Of Charles’s meeting with Mr Hunt, Clarence House said: ‘As confirmed in the court circular, the Prince of Wales received the Secretary of State for Health last week.
‘The Prince meets Government ministers from time to time in his role as heir to the throne as well as Privy Counsellor and this was one of those meetings. There was no specific agenda and a wide range of topics were discussed.’
The Department of Health would not confirm what was discussed. But on the issue of the register of herbal medicines, a spokesman said: ‘The regulation of herbalists and traditional Chinese medicine practitioners has been a matter of debate for over ten years.
‘In February 2011 we announced our intention to regulate these practitioners, and since that time we have been working through the issues involved.
‘As a result of the complexity of the outstanding issues, a working group is being established to consider matters relating to patient protection when using unlicensed manufactured herbal products, increasing the use of herbal product licensing to minimise risk to consumers, and to consider how best to ensure these products do not cause harm to consumers.
‘We must make sure that whatever approach is taken addresses any potential risks to consumers as well as the needs of practitioners.’
Earlier this month, advertising watchdogs ruled that practitioners of homeopathy were putting patients at risk by discouraging them from seeking essential medical treatment.

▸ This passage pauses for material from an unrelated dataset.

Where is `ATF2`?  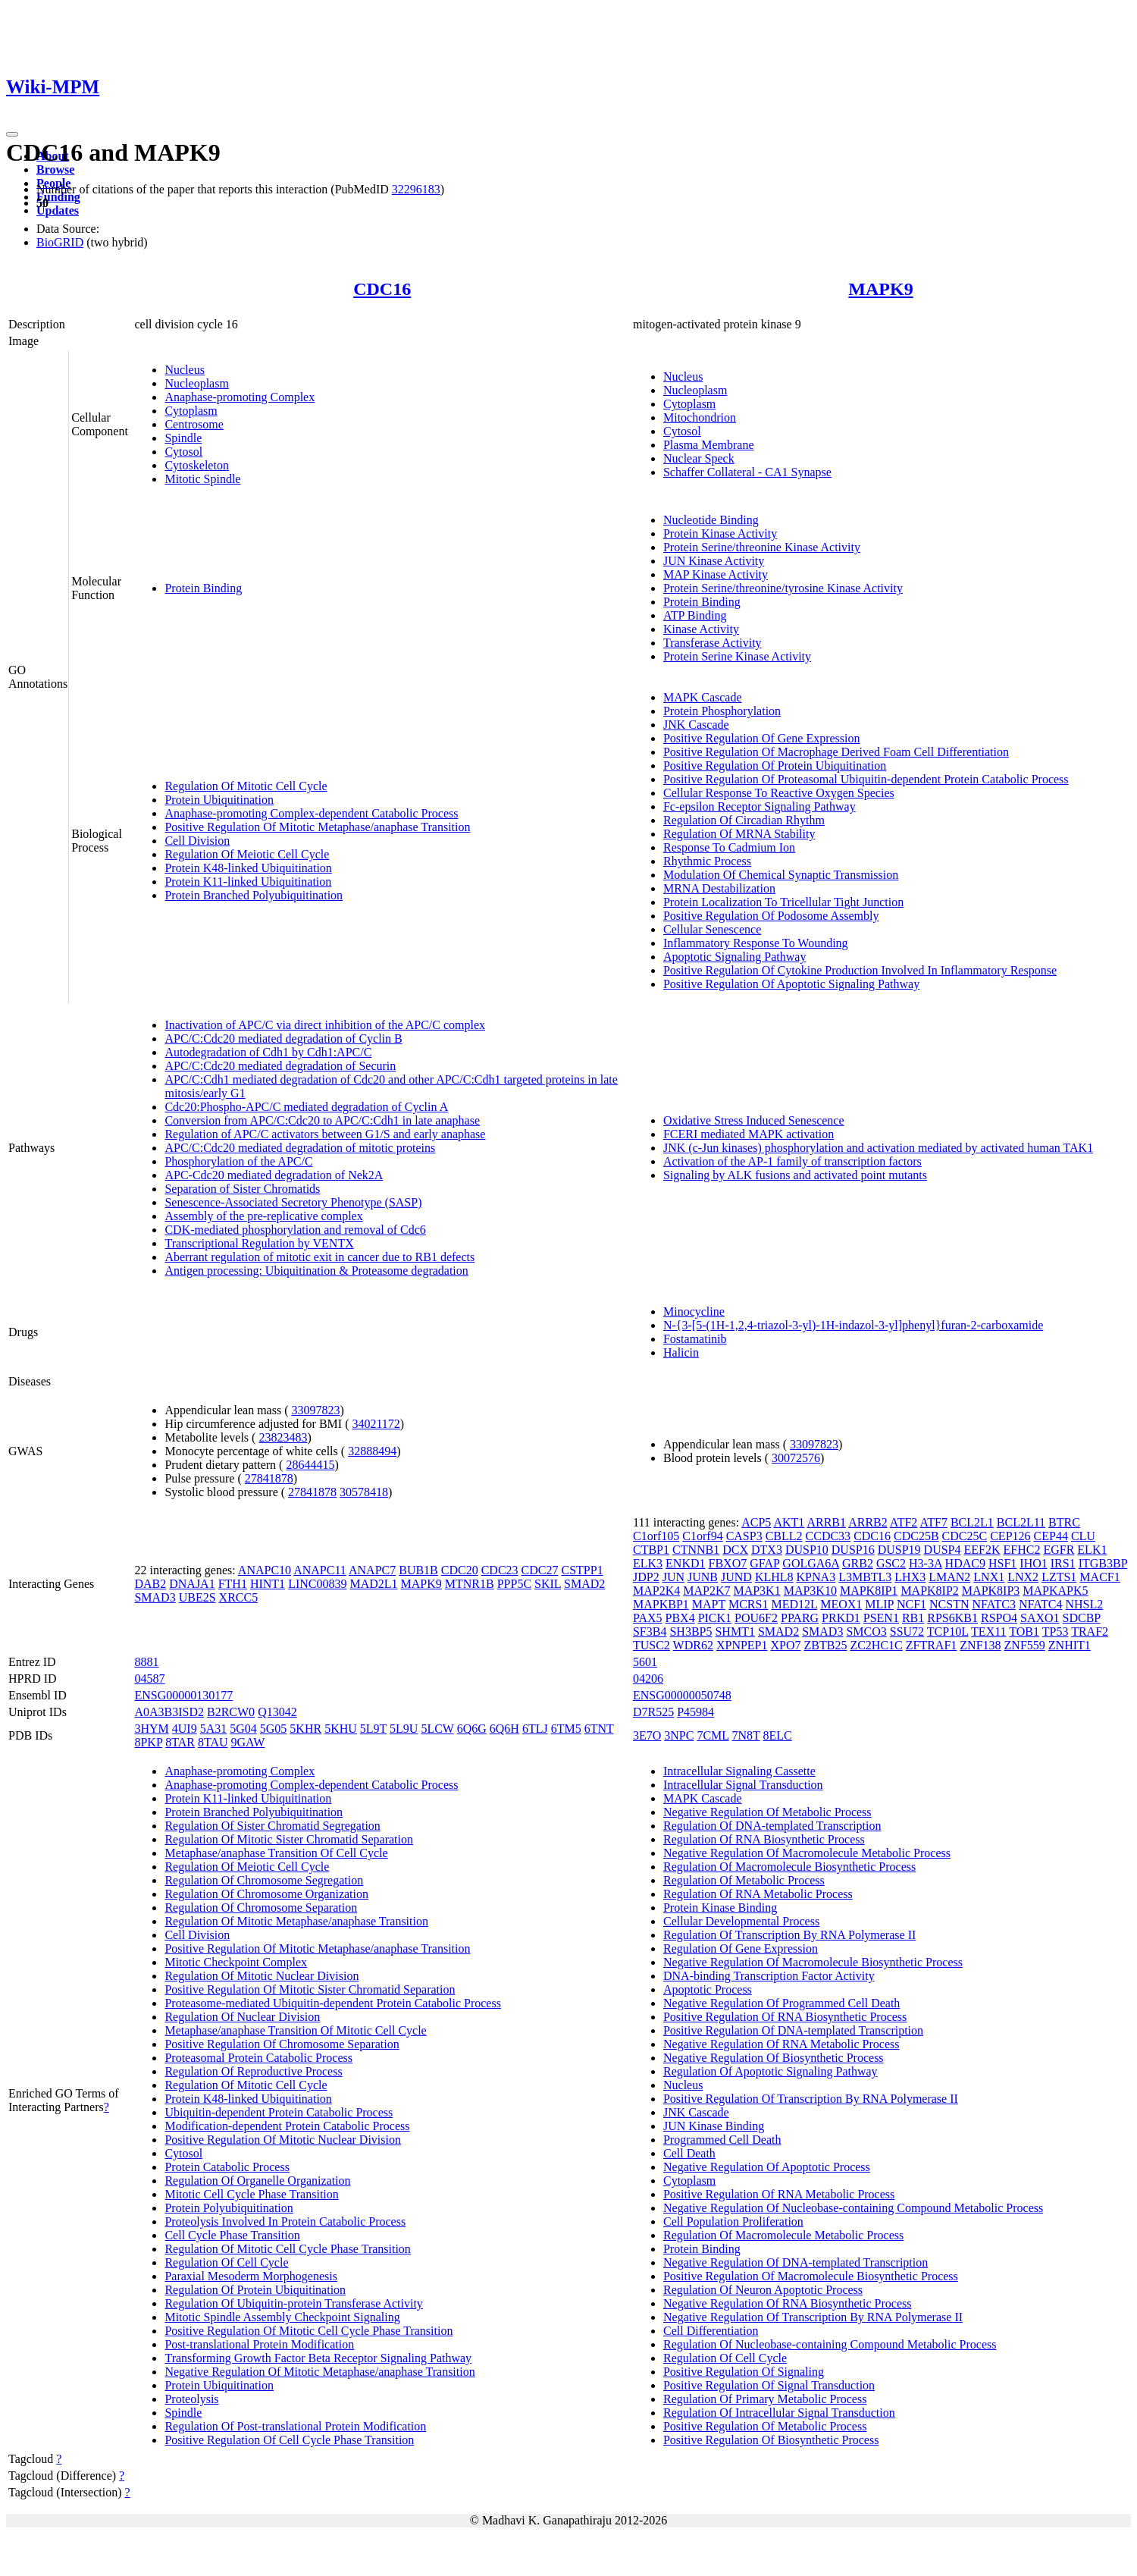 ATF2 is located at coordinates (903, 1522).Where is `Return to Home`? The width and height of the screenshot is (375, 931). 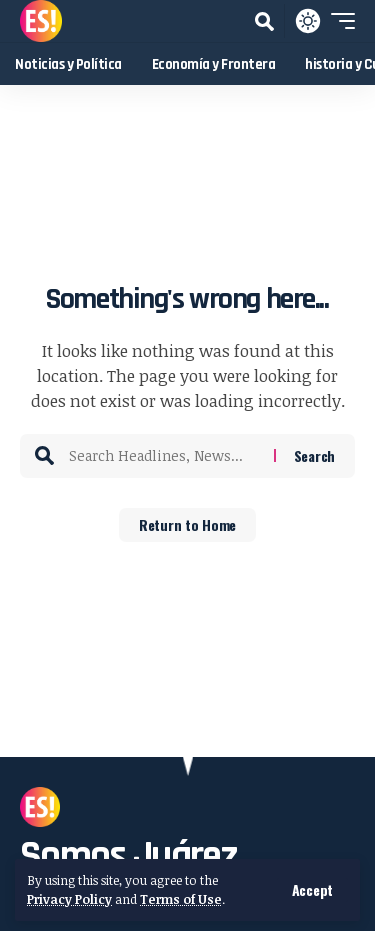
Return to Home is located at coordinates (187, 524).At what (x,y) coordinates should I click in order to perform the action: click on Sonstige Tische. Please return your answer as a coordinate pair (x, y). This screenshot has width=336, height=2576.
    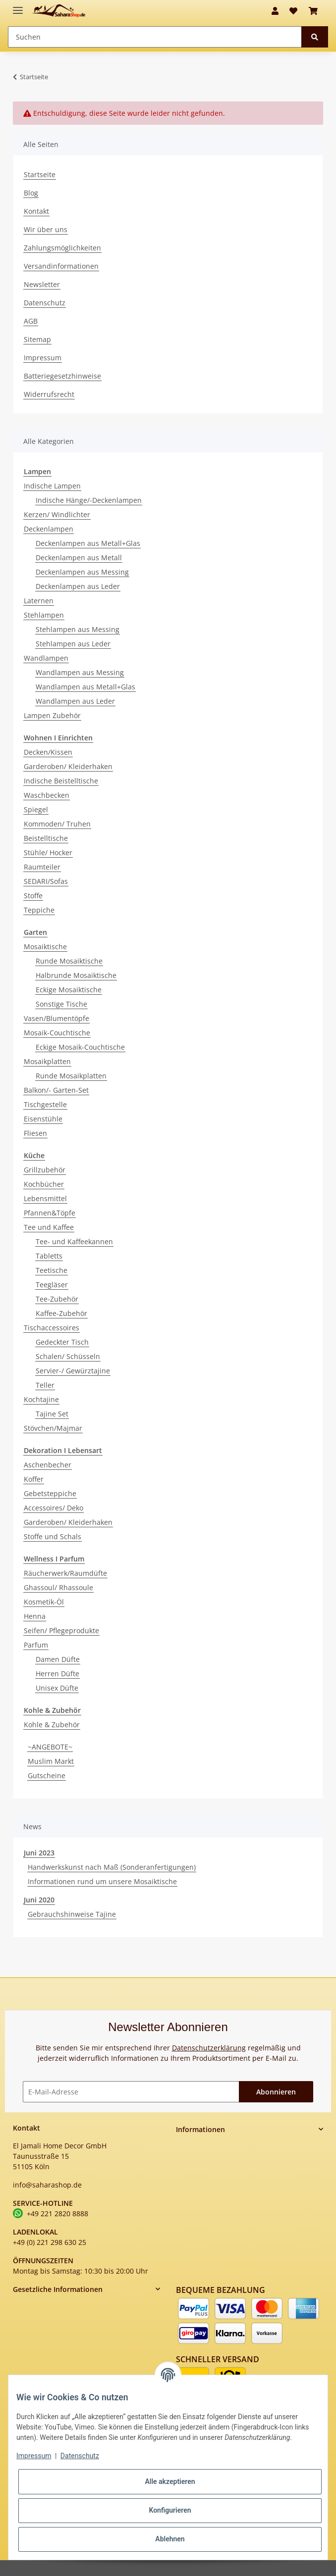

The ASA’s assessment of treatments and claims made by the Society of Homeopaths suggested practitioners were offering false hope and may be causing real harm.
The Society’s website said evidence existed to show homeopathy can treat a wide range of ailments.
But the ASA tested a series of statements and found there was insufficient evidence to support the claimed benefits.
It said several conditions – including bronchitis, osteoarthritis and vertigo – required medical supervision and patients should not rely on homeopathy.
Evidence supplied by the Society to support its claims was not strong enough and ‘misleading’.
The ASA warned the society to stop making claims that are not supported by good evidence.
Society chairman Diane Goodwin insisted that evidence did exist for the benefits of homeopathy, but that the society was prepared to change the way it marketed treatments.